Book Review: If I Run by Terri Blackstock

If I RunIf I Run
Terri Blackstock
Zondervan, February 2016
ISBN 978-0-3103-3243-5
Trade Paperback

Casey is in the classic “wrong place, wrong time” situation.

The wrong place is her best friends Brent’s apartment. The wrong time is finding his body.

With Brent’s blood on her shoes and knowing the police can trace the shoes to her, she runs.

Casey is a good girl, but her dad was a police officer so she knows her way around forensics and disappearing. With the remains of her inheritance, she’s on the lam; hiding her car, taking a bus and paying cash, finding a man who will make her a false ID. This goes against her grain, but she knows she has no chance if law enforcement tracks her down.

Dylan was in the Criminal Investigations Division in the army and spent time in Afghanistan. Now he’s home and faced with attending the funeral of his best friend, Brent. He and Brent grew up together and Brent’s parents were like his own. They don’t think the local police are doing enough to find Brent’s killer, who they suspect is a woman named Casey, so they hire Brent to track her down. The local police accept Dylan’s help and one of the CID detectives, Keegan, is his contact.

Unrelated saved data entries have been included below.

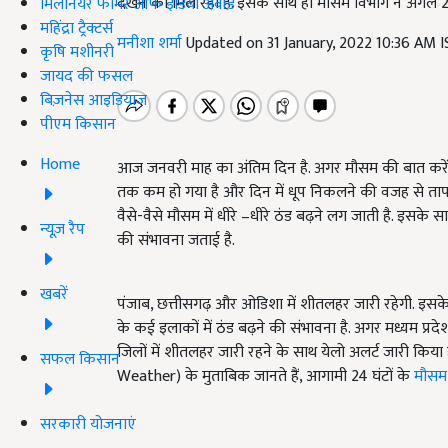
देखने को मिल रही है. इसके साथ ही मौसम विभाग ने अगले 2 
मिलेनियर फार्मर ऑफ इंडिया अवॉर्ड
महिंद्रा ट्रैक्टर्स
मनीशा शर्मा
Updated on 31 January, 2022 10:36 AM 
कृषि मशीनरी
जायद की फसल
बिज़नेस आइडियाज
पीएम किसान
Home
आज जनवरी माह का अंतिम दिन है. अगर मौसम की बात करें, त
तक कम हो गया है और दिन में धूप निकलने की वजह से तापमान 
वैसे-वैसे मौसम में धीरे –धीरे ठंड बढ़ने लग जाती है. इसके 
न्यूज़ रैप
की संभावना जताई है.
खबरें
पंजाब, छत्तीसगढ़ और ओडिशा में शीतलहर जारी रहेगी. इसके अल
के कई इलाकों में ठंड बढ़ने की संभावना है. अगर मध्यम प्र
जिलों में शीतलहर जारी रहने के साथ येलो अलर्ट जारी किया
सफल किसान
Weather) के मुताबिक जानते हैं, आगामी 24 घंटों के
मौसम 
सरकारी योजनाएं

Casey manages to make it to Atlanta when she gets in contact with her sister, Hannah, who sends her a thumb drive Brent left for her and the information on the drive fills in all the blanks about Casey’s father’s death…as well as giving a motive for Brent’s killing and the killer.

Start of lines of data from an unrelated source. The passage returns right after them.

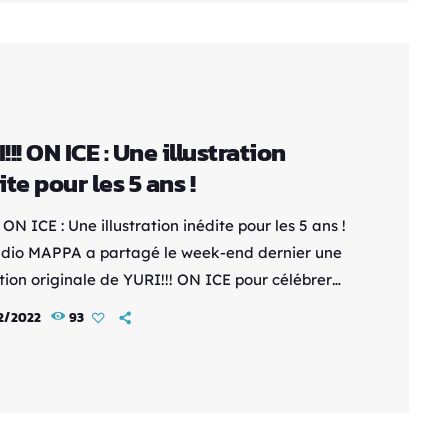
à l'aventure ? » ; […]
!!! ON ICE : Une illustration
ite pour les 5 ans !
 ON ICE : Une illustration inédite pour les 5 ans !
dio MAPPA a partagé le week-end dernier une
ation originale de YURI!!! ON ICE pour célébrer
q ans de la série. On peut y retrouver les
2/2022
93
nages en plein entraînement, sans oublier le
u masque ! A ce jour , Toujours aucune date pour
te ! https://www.youtube.com/watch?
DXWrL5EuQ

This is a tight, tense chase novel with a slight twist. Casey can’t let go of her do-gooder inclinations so even as she’s hiding out, she uncovers what happened to a young girl who went missing years ago on the night of her prom.

Reminiscent of “The Fugitive,” this book is a classic chase with Casey using all her knowledge to keep one step ahead of Dylan. With a cliff-hanger ending, Ms. Blackstock undoubtedly has more episodes of Casey and Dylan’s story.

Reviewed by Michele Drier, February 2016.
Author of Delta for Death and SNAP: All That Jazz.